Assalamu ‘alaikum wr. wb.
Penanya yang budiman, semoga Allah SWT menurunkan rahmat-Nya untuk kita semua. Walk out atau praktik meninggalkan khotbah Jumat semacam ini pernah terjadi di zaman Rasulullah SAW. Bahkan ketika itu, Rasulullah SAW sendiri yang menjadi khatibnya sebagaimana hadits riwayat Imam Muslim berikut ini.

عَنْ جَابِرِ بْنِ عَبْدِ اللَّهِ أَنَّ النَّبِيَّ صَلَّى اللَّهُ عَلَيْهِ وَسَلَّمَ كَانَ يَخْطُبُ قَائِمًا يَوْمَ الْجُمُعَةِ فَجَاءَتْ عِيرٌ مِنْ الشَّامِ فَانْفَتَلَ النَّاسُ إِلَيْهَا حَتَّى لَمْ يَبْقَ إِلَّا اثْنَا عَشَرَ رَجُلًا


Artinya, “ Dari Jabir bin Abdillah RA bahwa Nabi Muhammad SAW berkhutbah dalam posisi berdiri pada hari Jumat, lalu datang rombongan saudagar berkendaraan unta dari Syam, lalu sebagian besar jamaah Jumat berpaling menyongsongnya hingga tidak ada yang tersisa kecuali dua belas jamaah laki-laki,” (HR Muslim).


Dari hadits ini, diskusi ulama tertuju pada jumlah jamaah shalat Jumat dan praktik walk out oleh sebagian jamaah saat khotbah Jumat berlangsung.


Kedua masalah ini kemudian menentukan keabsahan shalat Jumat sebagaimana keterangan Mazhab Syafi‘i yang memandang kehadiran jamaah dengan bilangan tertentu sebagai syarat berlakunya sebuah rangkaian ibadah Jumat.


وَلَوْ انْفَضَّ الْأَرْبَعُونَ أَوْ بَعْضُهُمْ فِي الْخُطْبَةِ لَمْ يُحْسَبْ الْمَفْعُولُ فِي غَيْبَتِهِمْ


Artinya, “Kalau 40 orang atau sebagiannya memisahkan diri saat khotbah, maka rukun yang sedang dilakukan tidak masuk hitungan saat mereka absen,” (Lihat Imam An-Nawawi, Minhajut Thalibin pada Hamisy Mughnil Muhtaj ila Ma’rifati Ma’ani Alfazil Minhaj, [Beirut, Darul Makrifah: 1997 M/1418 H], cetakan pertama, juz I, halaman 423).


Syekh M Khotib As-Syarbini dari Mazhab Syafi’i merinci jumlah jamaah Jumat dan jumlah orang yang walk out dalam ibadah Jumat. Selagi jumlah minimal jamaah Jumat terpenuhi, yaitu 40 orang  (syarat dan ketentuan berlaku), maka berapa pun jumlah jamaah yang walk out tidak mempengaruhi keabsahan khotbah.

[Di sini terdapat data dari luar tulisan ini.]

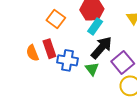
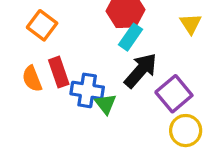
orange square: (56, 19) -> (42, 25), moved
green triangle: (92, 69) -> (105, 104), moved

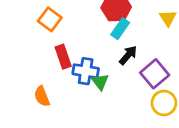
black arrow: (141, 70) -> (128, 55), size x0.7
orange semicircle: (32, 79) -> (42, 96), moved

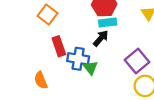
cyan rectangle: (120, 29) -> (108, 22), turned 48
black arrow: (128, 55) -> (101, 38), moved

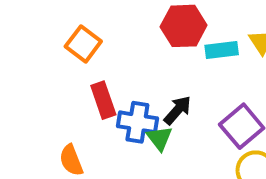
cyan rectangle: (108, 22) -> (222, 50), moved
black arrow: (101, 38) -> (178, 110), moved

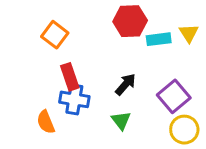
blue cross: (137, 122) -> (74, 99), moved
green triangle: (159, 138) -> (121, 121), moved

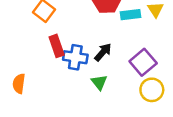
blue cross: (74, 99) -> (75, 57), moved
orange semicircle: (46, 122) -> (19, 84), moved, turned 30

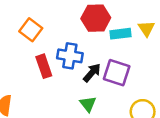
blue cross: (75, 57) -> (70, 56), moved
purple square: (143, 62) -> (117, 73), moved, turned -32

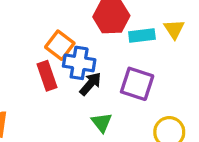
orange square: (31, 30) -> (60, 45), moved
black arrow: (92, 73) -> (90, 84), moved

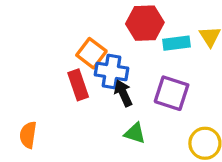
black arrow: (90, 84) -> (123, 93), turned -65
green triangle: (102, 122) -> (135, 133), turned -35

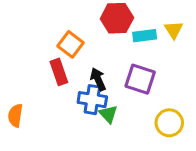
blue cross: (112, 72) -> (92, 100), moved
green triangle: (135, 133) -> (108, 114), turned 30

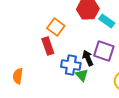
cyan rectangle: (145, 36) -> (107, 21), turned 42
black arrow: (98, 79) -> (88, 58), moved

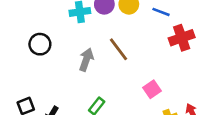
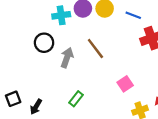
black circle: (40, 44) -> (44, 43), moved

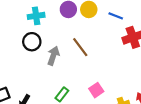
cyan cross: (61, 15) -> (36, 16), moved
pink square: (125, 84) -> (96, 90), moved

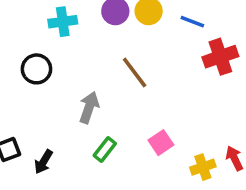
black circle: (32, 42) -> (36, 69), moved
gray arrow: (53, 56) -> (89, 107), moved

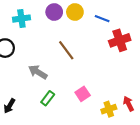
gray arrow: (89, 107) -> (38, 72), turned -78

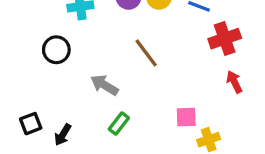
pink square: (83, 94) -> (186, 117), moved, turned 32
red arrow: (128, 104) -> (234, 82), moved

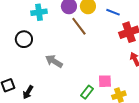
brown line: (146, 53) -> (79, 26), moved
green rectangle: (119, 124) -> (87, 92), moved

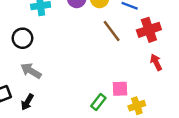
brown line: (79, 26) -> (112, 31), moved
gray arrow: (54, 61) -> (31, 71), moved

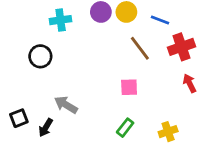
gray arrow: (31, 71) -> (66, 105), moved
pink square: (120, 89) -> (129, 87), moved

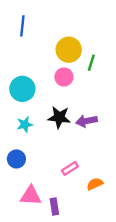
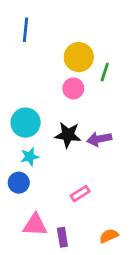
cyan circle: (22, 89) -> (26, 123), moved
cyan star: (25, 125) -> (30, 157), moved
orange semicircle: (95, 184) -> (109, 236), moved

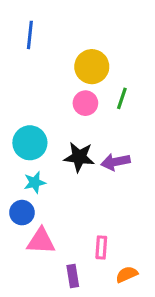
green line: (105, 72) -> (122, 98), moved
pink rectangle: (80, 194) -> (101, 247), moved, turned -54
pink triangle: (35, 225) -> (41, 241), moved

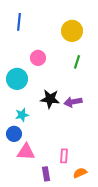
yellow circle: (92, 67) -> (72, 31), moved
pink circle: (85, 103) -> (38, 58), moved
cyan circle: (30, 143) -> (17, 79), moved

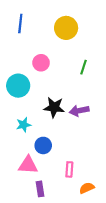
yellow circle: (72, 31) -> (66, 28), moved
blue circle: (14, 134) -> (43, 145), moved
purple rectangle: (46, 174) -> (40, 189), moved

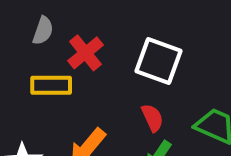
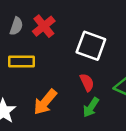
red cross: (86, 53) -> (44, 26), moved

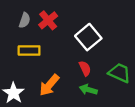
white square: (91, 46) -> (88, 37), turned 30
green arrow: (91, 107) -> (88, 90), turned 72

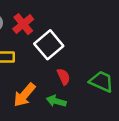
white square: (88, 37) -> (49, 45), moved
green arrow: (88, 90) -> (56, 101), moved

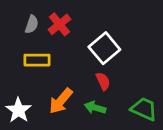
white square: (49, 45) -> (104, 48), moved
green trapezoid: (101, 82) -> (144, 109), moved

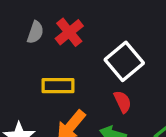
yellow rectangle: (37, 60) -> (58, 86), moved

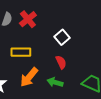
white square: (124, 61) -> (62, 37), size x0.7

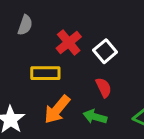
red cross: (28, 19) -> (69, 43), moved

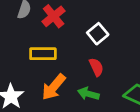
red cross: (69, 43) -> (54, 16), moved

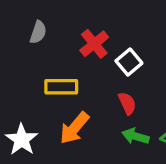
red cross: (54, 16) -> (94, 44), moved
green arrow: (88, 94) -> (136, 136), moved

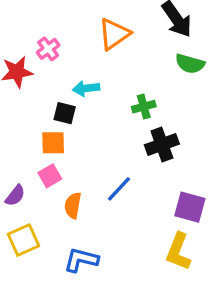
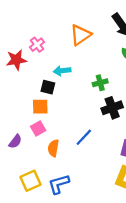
yellow square: (23, 240) -> (30, 181), moved
blue L-shape: (81, 260) -> (59, 184), turned -30

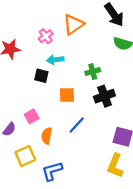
pink cross: (37, 45) -> (46, 36), moved
orange square: (40, 107) -> (67, 95), moved
yellow square: (30, 181) -> (25, 156), moved

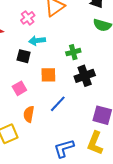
pink square: (32, 116) -> (19, 88), moved
blue L-shape: (52, 171) -> (64, 148), moved

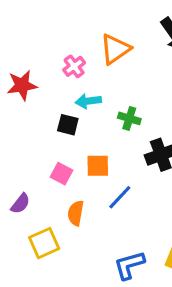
green cross: (73, 52) -> (129, 118), moved, turned 32
orange square: (48, 75) -> (98, 166), moved
pink square: (19, 88) -> (61, 174), turned -32

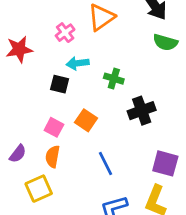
orange square: (98, 166) -> (86, 120), turned 35
blue line: (120, 197) -> (105, 163), moved, turned -70
orange semicircle: (76, 213) -> (53, 157), moved

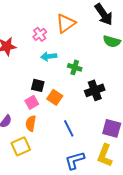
black square: (60, 84) -> (38, 85), moved
pink square: (54, 127) -> (32, 102), turned 32

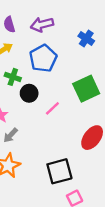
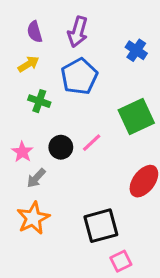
purple arrow: (42, 24) -> (78, 32), turned -60
black circle: (29, 93) -> (61, 147), moved

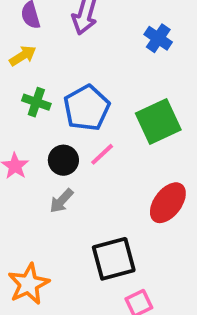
blue pentagon: (79, 76) -> (87, 108), moved
gray arrow: (36, 178) -> (61, 201), moved
orange star: (33, 218) -> (29, 284), moved

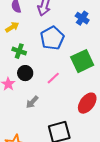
blue pentagon: (87, 108) -> (52, 38), moved
black circle: (63, 160) -> (25, 73), moved

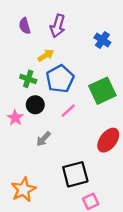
yellow arrow: (12, 27) -> (46, 55), moved
blue pentagon: (52, 38) -> (60, 79), moved

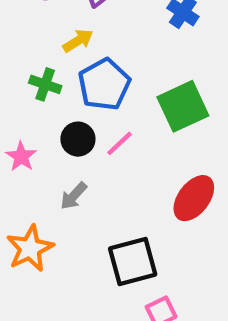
black circle: (35, 105) -> (78, 139), moved
orange star: (23, 190) -> (30, 248), moved

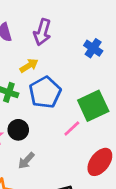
black circle: (78, 139) -> (18, 130), moved
pink line: (120, 143) -> (72, 128), moved

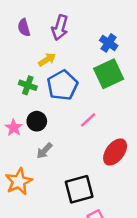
green square: (93, 106) -> (109, 74), moved

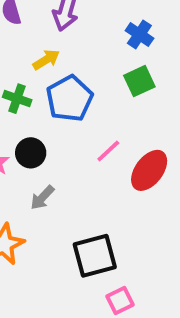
green square: (109, 74) -> (139, 81), size x0.7
red ellipse: (115, 152) -> (149, 170), moved

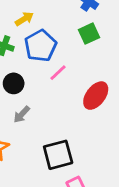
pink line: (108, 151) -> (58, 73), moved

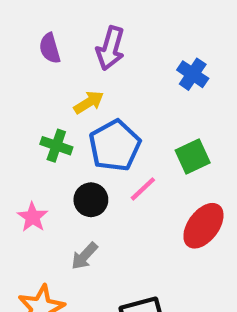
green square: (89, 34) -> (193, 156), moved
black circle: (14, 83) -> (91, 200), moved

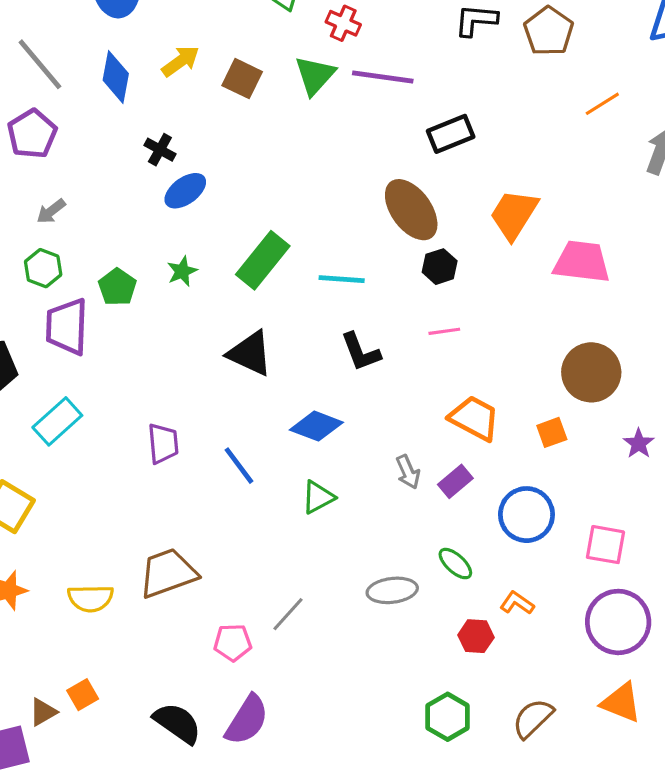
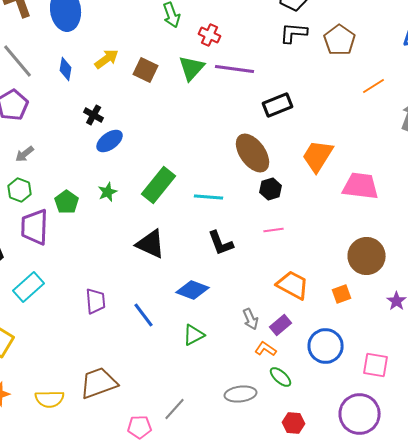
blue diamond: (116, 77) -> (66, 69), size x0.7
orange L-shape: (517, 603) -> (266, 349), moved
purple circle: (618, 622) -> (360, 414), moved

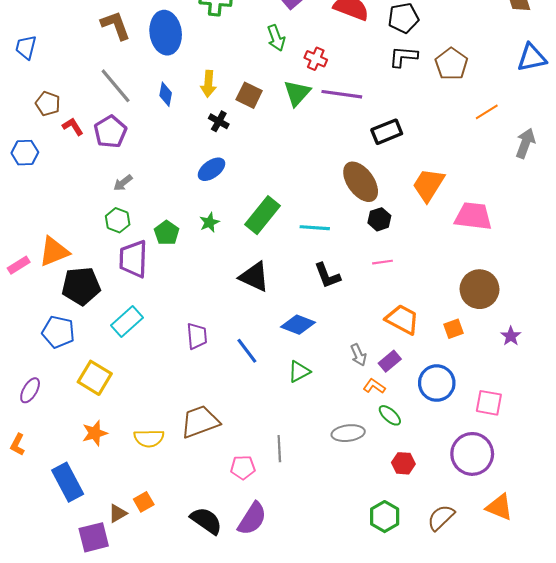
yellow arrow: (107, 59) -> (208, 84), turned 130
black cross: (94, 115) -> (219, 121), moved
gray line: (175, 409) -> (279, 449), turned -45

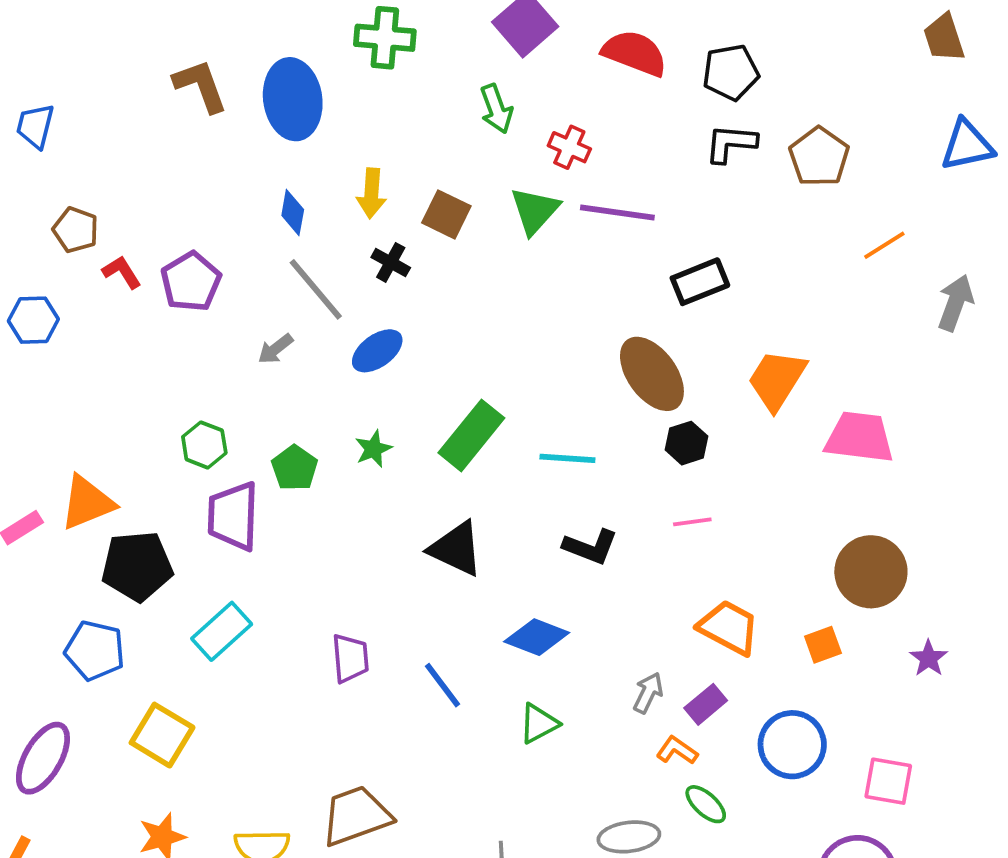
gray line: (116, 86) -> (316, 289), moved
gray arrow: (123, 183) -> (275, 349), moved
black L-shape: (327, 276) -> (590, 547), turned -48
gray arrow: (359, 355) -> (648, 693), turned -130
purple ellipse: (30, 390) -> (43, 758), size x1.5

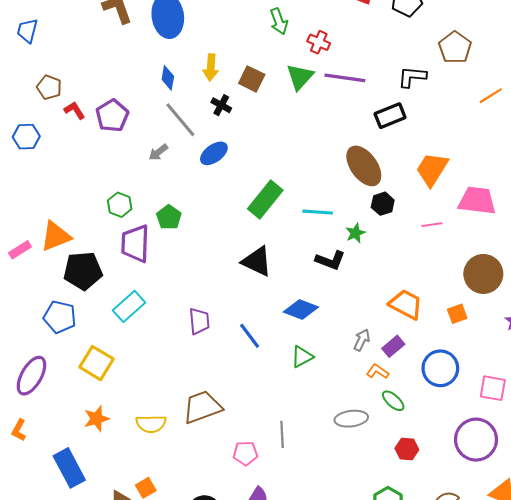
black L-shape: (731, 143) -> (412, 77), moved
green star: (373, 449) -> (355, 233), moved
pink line: (692, 522) -> (432, 225), moved

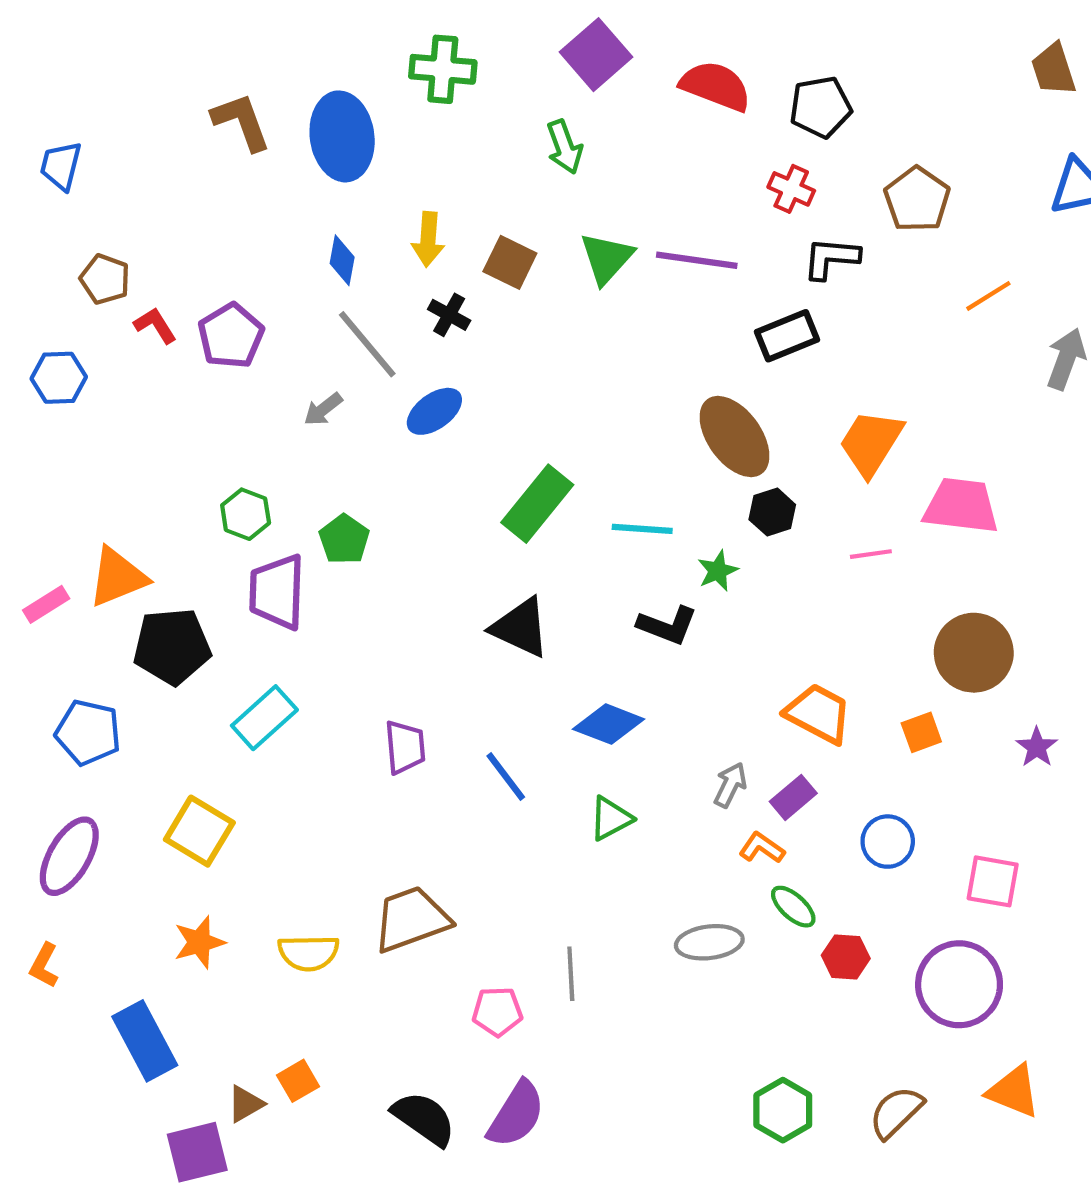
red cross: (319, 42) -> (791, 189), moved
blue pentagon: (60, 317) -> (88, 732), moved
blue circle: (440, 368) -> (888, 842), size x0.7
red hexagon: (407, 449) -> (846, 957), moved

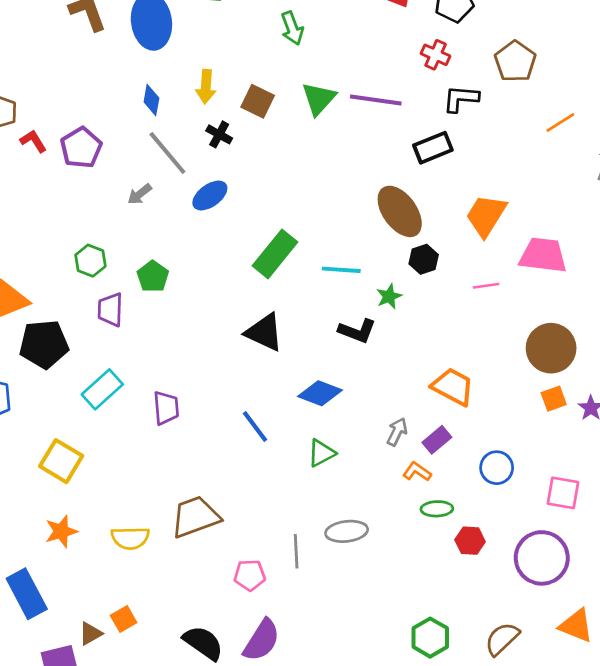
purple trapezoid: (277, 592) -> (110, 310), size x0.7
orange square: (921, 732) -> (554, 399), moved
purple trapezoid: (405, 747) -> (166, 408), moved
green ellipse: (793, 907) -> (437, 509), turned -44
gray ellipse: (709, 942) -> (347, 531), moved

وقد قال تعالى إذا قرئ القرآن فاستمعوا له وأنصتوا [الأعراف]. قال أكثر المفسرين المراد به الخطبة، فلا بد أن يسمع أربعون جميع أركان الخطبتين …والمقصود من الخطبة إسماع الناس، فإذا انفض الأربعون بطل حكم الخطبة، وإذا انفض بعضهم بطل حكم العدد، والمراد بالأربعين العدد المعتبر، وهو تسعة وثلاثون على الأصح، فلو كان مع الإمام الكامل أربعون فانفض واحد منهم لم يضر


Artinya, “ Allah berfirman, ‘Jika dibacakan Al-Qur’an, maka dengarkanlah dan diamlah,’ (Surat Al-A‘raf ayat 204). Mayoritas ulama tafsir mengatakan, kata ‘Al-Qur’an’ yang dimaksud pada ayat ini adalah khotbah. Jadi tiada jalan lain, 40 jamaah ini harus mendengarkan semua rukun dua khotbah… Tujuan khotbah sendiri adalah memperdengarkannya kepada jamaah. Jika 40 jamaah ini memisahkan diri, maka batal hukum khotbah. Jika hanya sebagian dari 40 jamaah itu memisahkan diri, maka batal hukum jumlah minimal. Yang dimaksud dengan ‘40’ ini adalah bilangan muktabar, yaitu 39 orang menurut qaul yang paling shahih. Tetapi jika ada 40 jamaah dengan seorang imam, lalu seorang dari mereka memisahkan diri, maka tidak masalah,” (Lihat Syekh As-Syarbini, Mughnil Muhtaj ila Ma’rifati Ma’ani Alfazhil Minhaj, [Beirut, Darul Makrifah: 1997 M/1418 H], cetakan pertama, juz I, halaman 423).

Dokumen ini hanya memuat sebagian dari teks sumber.